Inspection of confined infrastructure such as culverts often requires accessing hidden spaces whose entrances are reachable primarily from elevated viewpoints. Aerial-ground cooperation enables a UAV to deploy a compact UGV for interior exploration, but selecting a suitable deployment region from aerial observations requires metric terrain reasoning involving scale ambiguity, reconstruction uncertainty, and terrain semantics. We present a metric RGB-based geometric-semantic reconstruction and traversability analysis framework for aerial-to-ground hidden space inspection. A feed-forward multi-view RGB reconstruction backbone produces dense geometry, while temporally consistent semantic segmentation yields a 3D semantic map. To enable deployment-relevant measurements without LiDAR-based dense mapping, we introduce an embodied motion prior that recovers metric scale by enforcing consistency between predicted camera motion and onboard platform egomotion. From the metrically grounded reconstruction, we construct a confidence-aware geometric-semantic traversability map and evaluate candidate deployment zones under explicit reachability constraints. Experiments on a tethered UAV-UGV platform demonstrate reliable deployment-zone identification in hidden space scenarios.
Paper Structure (21 sections, 20 equations, 5 figures, 3 tables)

This paper contains 21 sections, 20 equations, 5 figures, 3 tables.

Figures (5)

  • Figure 1: Overview of the proposed RGB-based geometric and semantic reconstruction pipeline with embodied metric grounding. Given a top-down RGB video captured by a UAV, VGGT performs feed-forward multi-view geometric reconstruction to predict camera parameters and depth, from which dense 3D geometry is obtained via depth unprojection.

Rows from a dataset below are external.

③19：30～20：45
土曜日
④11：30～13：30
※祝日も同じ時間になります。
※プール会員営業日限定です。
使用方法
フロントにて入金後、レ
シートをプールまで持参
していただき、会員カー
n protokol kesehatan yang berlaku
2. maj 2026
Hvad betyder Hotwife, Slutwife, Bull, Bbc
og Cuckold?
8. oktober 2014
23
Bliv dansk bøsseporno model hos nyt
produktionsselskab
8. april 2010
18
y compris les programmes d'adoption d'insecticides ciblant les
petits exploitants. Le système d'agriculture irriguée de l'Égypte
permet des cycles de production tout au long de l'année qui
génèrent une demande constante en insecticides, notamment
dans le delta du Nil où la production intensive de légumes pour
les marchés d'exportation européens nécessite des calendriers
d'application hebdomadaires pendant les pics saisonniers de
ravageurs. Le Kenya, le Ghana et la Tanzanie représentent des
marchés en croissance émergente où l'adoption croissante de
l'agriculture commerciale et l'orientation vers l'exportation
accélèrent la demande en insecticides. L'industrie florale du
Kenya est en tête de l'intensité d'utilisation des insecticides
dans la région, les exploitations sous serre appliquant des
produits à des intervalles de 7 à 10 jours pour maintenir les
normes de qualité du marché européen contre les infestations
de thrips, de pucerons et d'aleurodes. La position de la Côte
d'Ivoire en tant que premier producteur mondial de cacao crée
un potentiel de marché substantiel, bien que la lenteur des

In parallel, an adaptive segmentation module generates temporally consistent instance masks that are lifted into 3D to produce a geometry-aligned semantic reconstruction. To resolve the inherent scale ambiguity of monocular reconstruction, relative platform egomotion obtained from onboard state estimation is used to recover metric scale through motion-consistent alignment. The resulting metrically grounded geometric-semantic map enables extraction of deployment-relevant targets, including representative 3D centroids (via medoid estimation) and associated per-class confidence scores to be used for downstream traversability and deployment analysis and planning.

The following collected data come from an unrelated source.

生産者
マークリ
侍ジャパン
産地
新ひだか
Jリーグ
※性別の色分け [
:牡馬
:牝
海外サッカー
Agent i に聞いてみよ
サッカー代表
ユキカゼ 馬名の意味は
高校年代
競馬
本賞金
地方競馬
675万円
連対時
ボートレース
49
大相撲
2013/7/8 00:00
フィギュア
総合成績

  • Figure 2: Experimental Setup: An Integrated aerial–ground robotic system. The DJI Matrice M600 hexacopter carries a compact tracked ground robot and integrates a Livox Mid-360 LiDAR, RealSense camera, and Jetson Xavier NX compute module. Dense LiDAR data are not used in the proposed method.
  • Figure 3: RGB-based geometric and semantic 3D reconstruction from purely top-down aerial views at increasing UAV elevations for two hidden-space inspection scenes: a culvert entrance (left) and a vent system occluded by surrounding structures (right). For each elevation, RGB reconstructions are shown above their corresponding semantic reconstructions for both top-down and ground-level views. Ground-level views also include the camera trajectory. Despite limited viewpoint parallax for overhead observations and higher altitudes, our method maintains consistent ground-level geometry and accurately segments deployment-relevant targets across a wide range of flight altitudes using RGB input only. Semantic mask granularity can be adjusted to capture structures at different spatial scales as required.
  • Figure 4: Visual Results of Traversability mapping. From left to right: RGB-based 3D reconstruction, semantic segmentation, geometric traversability map, and geometric–semantic fusion result. The geometric map assigns high scores to planar regions but partially misclassifies rocky areas due to smoothed geometry. The fusion map assigns low traversability to terrain classes such as rocks and structural obstacles, producing a more conservative and deployment-consistent representation.
  • Figure 5: Deployment location selection and trajectory generation. High traversability regions (green) indicate safe deployment areas, while red regions denote unsafe terrain. Candidate deployment locations (blue) are identified and feasible trajectories are generated from the UAV to the deployment zone.